だがしかし、魔界で目にするものとは何だろう。
ふと、笑う子供の顔が浮かぶ。
次いで、幸せそうな悪魔と天使の姿が思い出される。
……自分が目にしたものは。
「………………」
頭の中にあった思想が、思考が、徐々に変えられていく様な感覚。
「……馬鹿な事を」
ブルカノが頭を振る。
このままではいけない。
きっと自分は悪魔達に何かされてしまったのだ。
そう思い込もうとして──
「ブルカノ」
「だ、大天使様!?」
唐突な声に遮られた。
「ど、どうしたのですか、こんな所に……」
「いや、調べ物があってね。……他の者には頼めない重要な事なんだ」
「それは……。いや、それならば私めが……」
「ブルカノ。君には他にしてほしい事があるんだ」
「は?」
ブルカノの言葉を遮り、すう、と眼を開く。
思わず硬直するブルカノだが、ラミントンはそのまま続けた。
「己の意思と向き合いなさい。……変化は、悪い事ではないよ」
静かに告げられたその言葉と、見透かす様な眼差しに。
ブルカノは、何も言えずに立ち尽くす。
「……フン。悪魔など……」
呟くその声に、力は無い。
ブルカノとて、天界の事を考えての行動だったのだ。端々に己の傲慢と支配欲とも言える野望染みたものもあったが。

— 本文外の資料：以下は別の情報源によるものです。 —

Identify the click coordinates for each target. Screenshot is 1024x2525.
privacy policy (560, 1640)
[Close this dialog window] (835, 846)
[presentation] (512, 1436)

今ここで悪魔達を認めてしまえば、今までの己を否定する事になる。
それは受け入れる事ができない。
しかし、それでも。
「……無知と決めつけ、か……」
フロンやラミントンの言葉を思い出す。
確かに、自分は知らなかった。知ろうとしなかった。悪魔は悪しき者だと信じきっていた。
あの高官の天使と同じ様に。
「………………」
だが、数は少なくとも、あの魔界で触れ合った悪魔達。
天使と結ばれた魔王。
妃となった天使を気に掛ける魔王の腹心。
魔王とその妃を慕う悪魔の子供達。
……そこに忌まわしい何かを感じ取る事はできなかった。
あれらは随分と稀有な事だと、フロンの建てた教会モドキで働く悪魔やプリニー達が言っていた。